Open-Source Web Servers: Performance on a Carrier-Class Linux Platform

Ibrahim tests the performance of three open-source webservers on a typical Ericsson Research Linux clusterplatform.

ARIES (Advanced Research on Internet E-Servers) is a project that started at Ericsson Research Canada in January 2000. It aimed at finding and prototyping the necessary technology to prove the feasibility of a clustered internet server that demonstrates telecom-grade characteristics using Linux and open-source software as the base technology.

The telecom-grade requirements for clustered internet Linux servers are very strict and well recognized within the telecommunications industry. These characteristics include a combination of guaranteed availability (guaranteed 24/7 access), guaranteed response time (statistically guaranteed delays), guaranteed scalability (large-scale linear scalability) and guaranteed performance (to serve a minimum number of transactions per second).

In addition, telecom-grade internet servers have other important requirements to meet, such as the capability to cope with the explosive growth of internet traffic (growing at over 100% every six months) as well as meeting the increased quality of service demanded by the end users, not to mention very strict security levels.

These internet servers necessitate a high-performance and highly scalable web server.
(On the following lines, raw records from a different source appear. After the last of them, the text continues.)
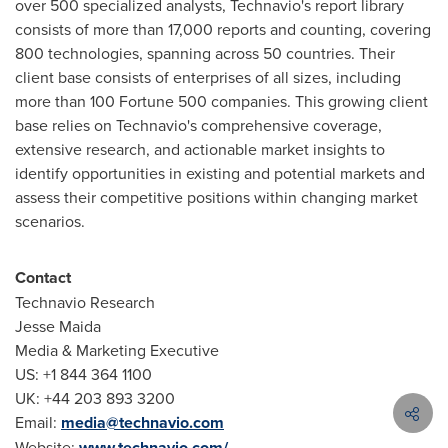
over 500 specialized analysts, Technavio's report library
consists of more than 17,000 reports and counting, covering
800 technologies, spanning across 50 countries. Their
client base consists of enterprises of all sizes, including
more than 100 Fortune 500 companies. This growing client
base relies on Technavio's comprehensive coverage,
extensive research, and actionable market insights to
identify opportunities in existing and potential markets and
assess their competitive positions within changing market
scenarios.
Contact
Technavio Research
Jesse Maida
Media & Marketing Executive
US: +1 844 364 1100
UK: +44 203 893 3200
Email:
media@technavio.com
Website:
www.technavio.com/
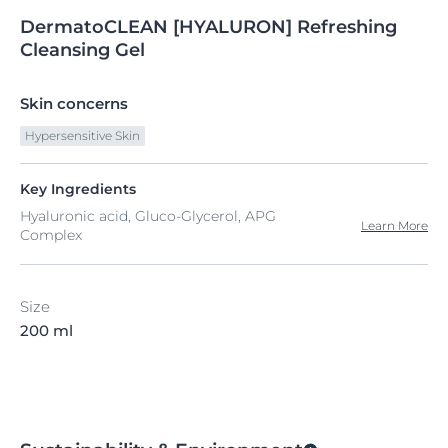
DermatoCLEAN
[HYALURON]
Refreshing
Cleansing Gel
Skin concerns
Hypersensitive Skin
Key Ingredients
Hyaluronic acid, Gluco-Glycerol, APG
Learn More
Complex
Size
200 ml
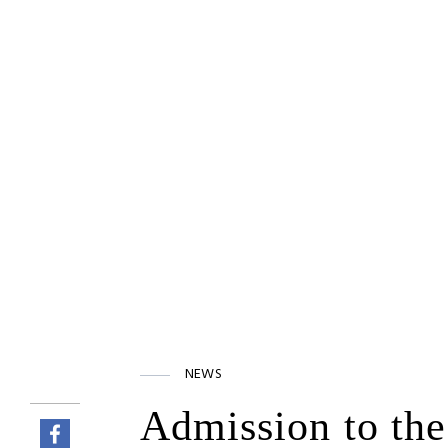
NEWS
Admission to the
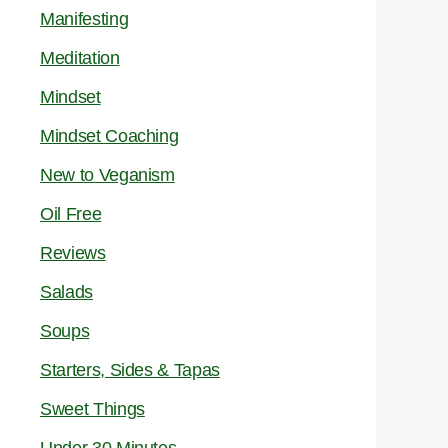
Manifesting
Meditation
Mindset
Mindset Coaching
New to Veganism
Oil Free
Reviews
Salads
Soups
Starters, Sides & Tapas
Sweet Things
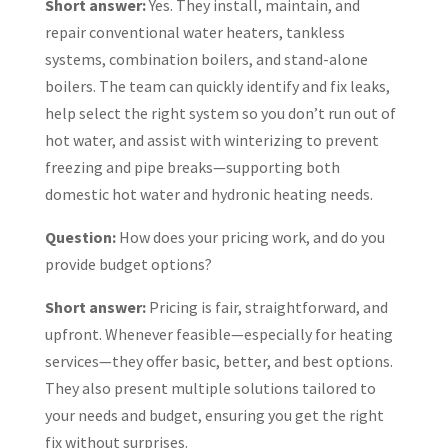
Short answer:
Yes. They install, maintain, and
repair conventional water heaters, tankless
systems, combination boilers, and stand-alone
boilers. The team can quickly identify and fix leaks,
help select the right system so you don’t run out of
hot water, and assist with winterizing to prevent
freezing and pipe breaks—supporting both
domestic hot water and hydronic heating needs.
Question:
How does your pricing work, and do you
provide budget options?
Short answer:
Pricing is fair, straightforward, and
upfront. Whenever feasible—especially for heating
services—they offer basic, better, and best options.
They also present multiple solutions tailored to
your needs and budget, ensuring you get the right
fix without surprises.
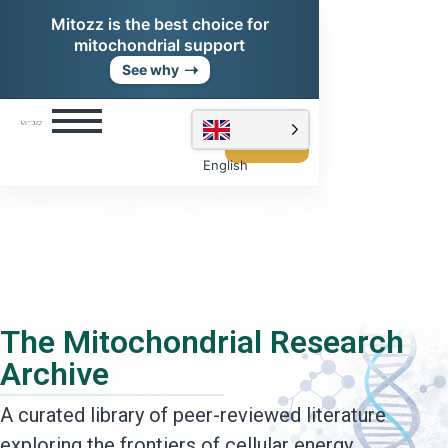
Mitozz is the best choice for
mitochondrial support
➝
See why
Shop
Mitozz
English
The Mitochondrial Research
Archive
A curated library of peer-reviewed literature
exploring the frontiers of cellular energy,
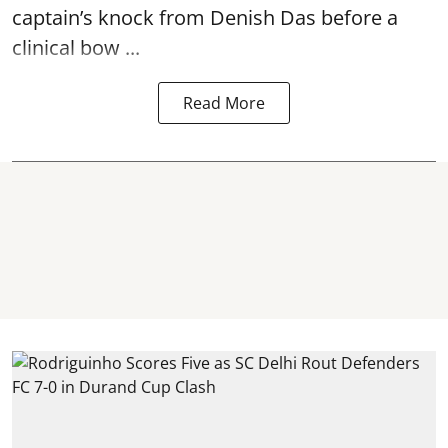
captain’s knock from Denish Das before a
clinical bow ...
Read More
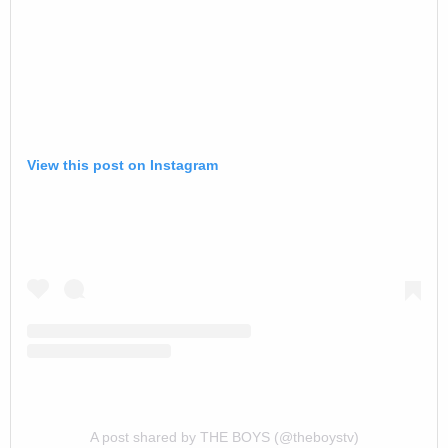
View this post on Instagram
A post shared by THE BOYS (@theboystv)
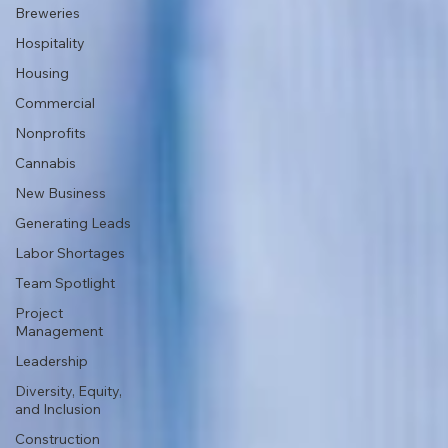
Breweries
Hospitality
Housing
Commercial
Nonprofits
Cannabis
New Business
Generating Leads
Labor Shortages
Team Spotlight
Project
Management
Leadership
Diversity, Equity,
and Inclusion
Construction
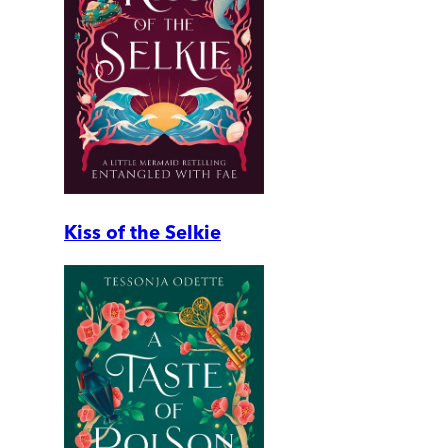
Kiss of the Selkie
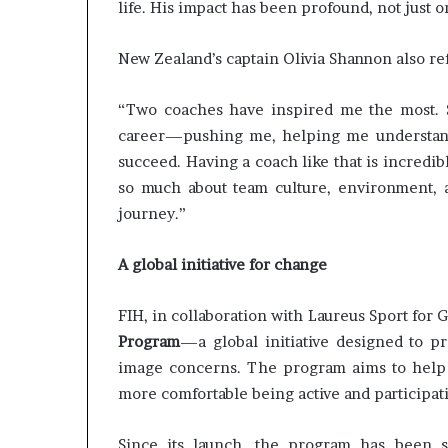
life. His impact has been profound, not just 
New Zealand’s captain Olivia Shannon also r
“Two coaches have inspired me the most.
career—pushing me, helping me understand
succeed. Having a coach like that is incredi
so much about team culture, environment, 
journey.”
A global initiative for change
FIH, in collaboration with Laureus Sport for 
Program
—a global initiative designed to p
image concerns. The program aims to help g
more comfortable being active and participati
Since its launch, the program has been s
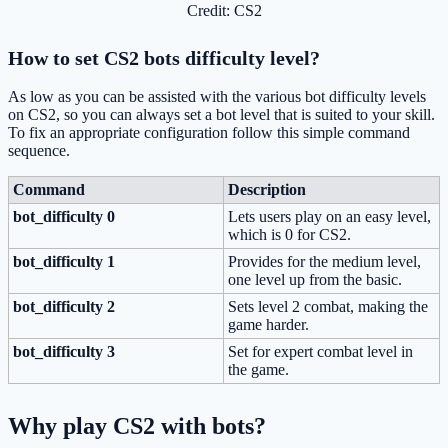
Credit: CS2
How to set CS2 bots difficulty level?
As low as you can be assisted with the various bot difficulty levels
on CS2, so you can always set a bot level that is suited to your skill.
To fix an appropriate configuration follow this simple command
sequence.
Command
Description
bot_difficulty 0
Lets users play on an easy level,
which is 0 for CS2.
bot_difficulty 1
Provides for the medium level,
one level up from the basic.
bot_difficulty 2
Sets level 2 combat, making the
game harder.
bot_difficulty 3
Set for expert combat level in
the game.
Why play CS2 with bots?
Since all of the work in ARIES is based on open-source software, we needed an open-source web server that could help us build our targeted system.

One of our goals in ARIES is to be able to build an internet server capable of scaling to thousands of concurrent users without download speeds noticeably slowing. This type of scalability is best accomplished when application servers are hosted on a group or cluster of servers. When a request for a particular page of a web site comes in, that request is routed to the least busy server (using a smart and efficient traffic distribution solution, either hardware- or software-based).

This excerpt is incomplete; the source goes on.